Santo do dia 07 de janeiro: São Raimundo de Peñaforte – Iconografia


Celebramos hoje a memória de São Raimundo de Peñaforte e entres as suas representações iconográficas há uma que se distingue das outras, pois representa um dos milagres mais espectaculares deste santo dominicano. Uma vez mais fazemos uso do texto do “Agiológio Dominico” de frei Manuel de Lima, que nos conta esta história com o sabor do século dezoito.
Tinha El Rei naquele tempo trato ilícito com uma mulher. Repreendeu-o o Santo a primeira vez em particular; e porque ele se não emendou, antes mostrasse fazer gala do pecado, quando chegou a ser público no povo, o advertiu publicamente no púlpito: pedindo-lhe deixasse o mau estado, tão impróprio a um Príncipe Católico, pelo exemplo, e tão arriscado para a salvação.
Prometeu-lhe El Rei lançar fora a ocasião; mas como estava tão afeiçoado, não se resolvia a pôr em execução os saudáveis conselhos do Santo Confessor. Este vendo que lhe não obedecia, e que de outra sorte o não podia remediar, determinou deixá-lo, e tornar-se para o seu convento de Barcelona. Um dia o disse a El Rei, com o semblante tão severo, que admirando-se ele da resolução, e temendo ficar sem a sua companhia, mandou um decreto a todos os mestres dos barcos, e naus, que sob pena de morte nenhum desse passagem a Frei Raimundo.
Não sabia o Santo desta ordem. Uma noite depois de assistir a Matinas, tomada a bênção ao Prior, caminhou com o companheiro para o porto da cidade (estava na ilha de Maiorca com o rei); e achando nele uma nau, que estava de partida para Barcelona, se foi ter com o capitão, dizendo-lhe o recebesse. Ele lhe respondeu o não podia fazer: porque El Rei tinha mandado uma rigorosa ordem, para que o não levassem. Não replicou o humilde Religioso; sem dizer palavra foi às mais embarcações, que estavam para outras partes do reino; e como todos tinham a mesma ordem, em todos achou a própria repulsa.
Vendo a impossibilidade para a viagem, todo confiado em Deus, disse: “Imagina El Rei que há-de impedir a minha partida?

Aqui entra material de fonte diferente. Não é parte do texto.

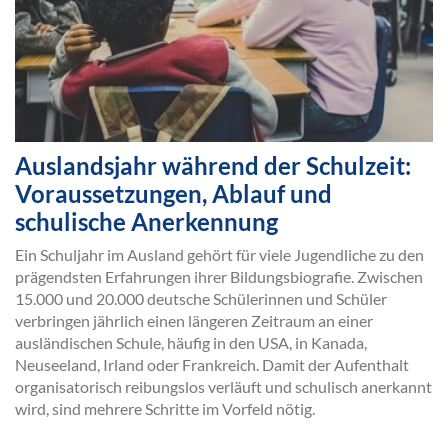
Auslandsjahr während der Schulzeit:
Voraussetzungen, Ablauf und
schulische Anerkennung
Ein Schuljahr im Ausland gehört für viele Jugendliche zu den
prägendsten Erfahrungen ihrer Bildungsbiografie. Zwischen
15.000 und 20.000 deutsche Schülerinnen und Schüler
verbringen jährlich einen längeren Zeitraum an einer
ausländischen Schule, häufig in den USA, in Kanada,
Neuseeland, Irland oder Frankreich. Damit der Aufenthalt
organisatorisch reibungslos verläuft und schulisch anerkannt
wird, sind mehrere Schritte im Vorfeld nötig.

Engana-se, que Deus me proverá de melhor embarcação”. Dito isto tirou a capa, e a estendeu sobre o mar; e pegando do bordão, se pôs sobre ela, fazendo o sinal da Cruz. Como se tivera entrado em uma fortíssima nau; chamou ao companheiro: este temendo o perigo, não quis acompanhá-lo. Disse-lhe então o Santo: “Voltai para o convento, e dizei ao prior que Deus me proveu de boa embarcação”.
Tomando uma parte da capa, e levantando-a sobre o bordão à maneira de vela, se sentou sobre a outra parte. Começou à vista de todos a soprar um ventozinho brando dentro da capa, e o levou pelo alto mar com tanta velocidade, que em menos de seis horas se achou à vista de Barcelona, sendo a viagem de cento e vinte milhas. Quando as vigias da torre descobriram ao mar a maravilhosa embarcação, pareceu-lhe que era uma nau: fizeram-lhe o sinal costumado para entrar; mas chegando-se pouco a pouco, viram era o Santo, que com tão estupendo milagre vinha na sua capa.
Concorreu multidão de povo, e não acabavam de crer o que viam. Cresceu a maravilha, vendo-se que chegando a terra a pé enxuto, levantava a capa da água, sem sinal dela; e pondo-a às costas caminhou para o convento seguido de inumerável gente, que ia como arrastada da admiração”. (1)

(1) LIMA, Frei Manuel de – Agiológio Dominico, Tomo Primeiro. Lisboa, Oficina de António Pedrozo Galram, 1709, 41.

Ilustração: São Raimundo sobre as águas.